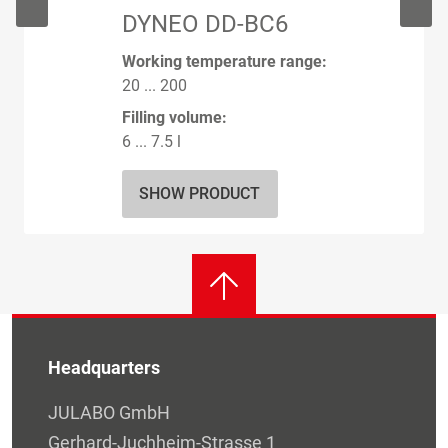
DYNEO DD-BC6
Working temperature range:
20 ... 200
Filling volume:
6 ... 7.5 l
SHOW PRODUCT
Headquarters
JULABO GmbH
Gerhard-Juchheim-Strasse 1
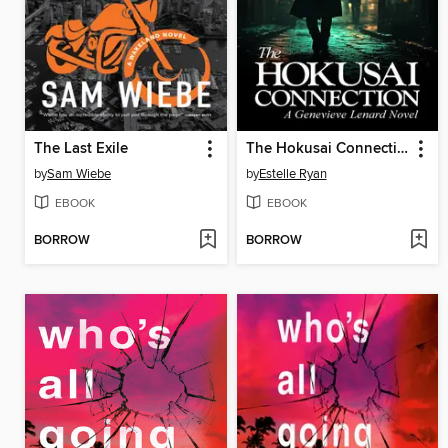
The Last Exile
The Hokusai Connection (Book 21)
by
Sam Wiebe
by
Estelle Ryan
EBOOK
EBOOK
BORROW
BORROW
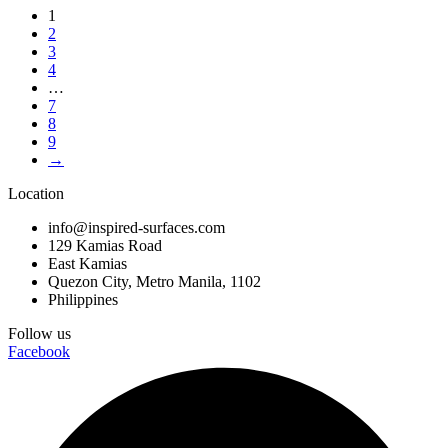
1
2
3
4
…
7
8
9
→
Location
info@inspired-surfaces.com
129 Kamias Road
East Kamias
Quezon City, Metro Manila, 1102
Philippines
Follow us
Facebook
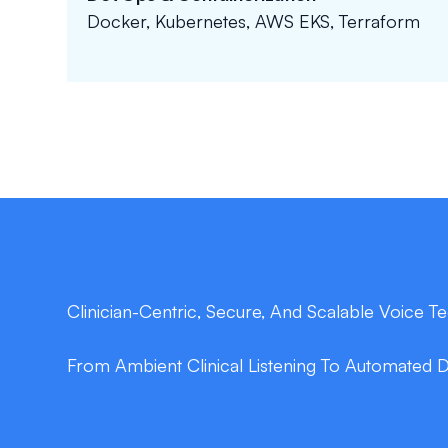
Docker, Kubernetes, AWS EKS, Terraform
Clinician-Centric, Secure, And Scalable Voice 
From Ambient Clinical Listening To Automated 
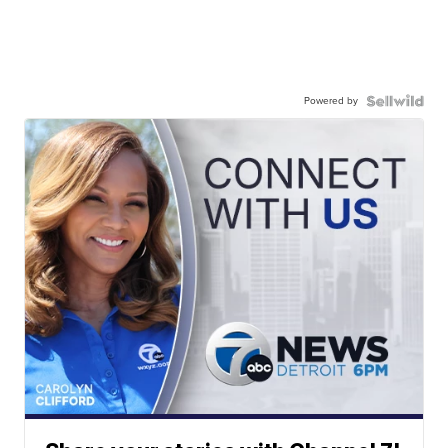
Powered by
--
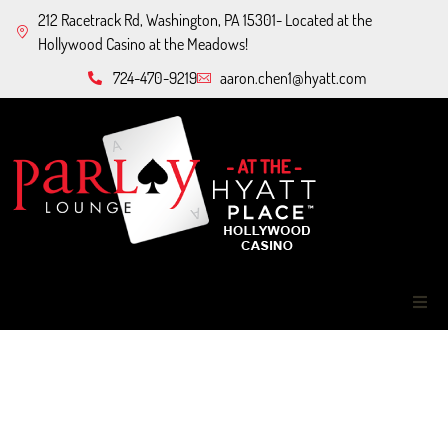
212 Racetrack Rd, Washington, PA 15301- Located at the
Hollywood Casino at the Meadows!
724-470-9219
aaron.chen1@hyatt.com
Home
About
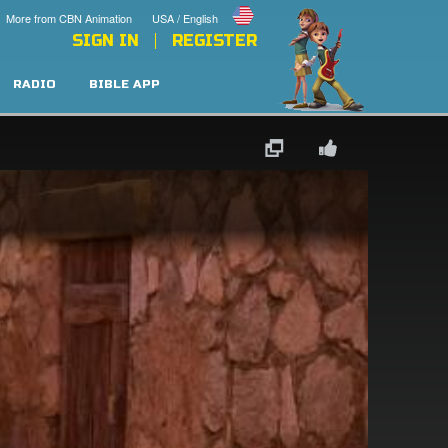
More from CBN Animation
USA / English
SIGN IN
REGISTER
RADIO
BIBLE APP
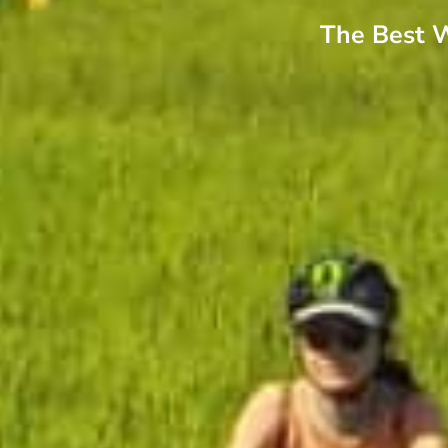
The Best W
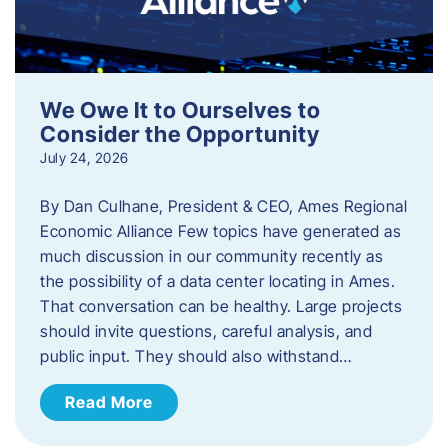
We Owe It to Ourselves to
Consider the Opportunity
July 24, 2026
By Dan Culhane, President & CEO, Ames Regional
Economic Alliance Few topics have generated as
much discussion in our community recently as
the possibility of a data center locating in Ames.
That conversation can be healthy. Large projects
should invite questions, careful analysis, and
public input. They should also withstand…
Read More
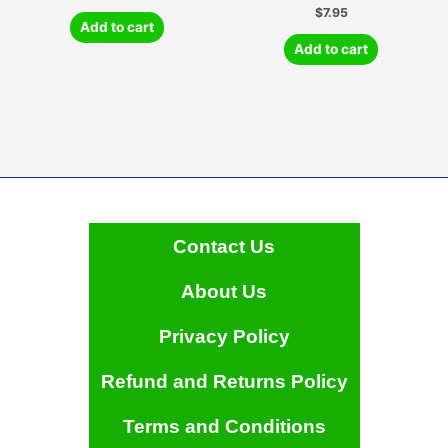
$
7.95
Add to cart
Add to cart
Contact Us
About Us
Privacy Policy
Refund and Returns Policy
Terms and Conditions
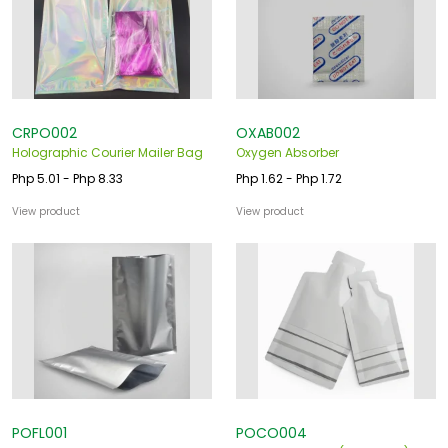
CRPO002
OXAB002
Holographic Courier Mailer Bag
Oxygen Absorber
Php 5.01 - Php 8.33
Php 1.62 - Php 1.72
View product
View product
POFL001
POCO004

▶ _Task brief_
What is needed is each line from the records with the word "Policy" in it.

▶ _Solution to the problem_
Privacy Policy
Refund and Returns Policy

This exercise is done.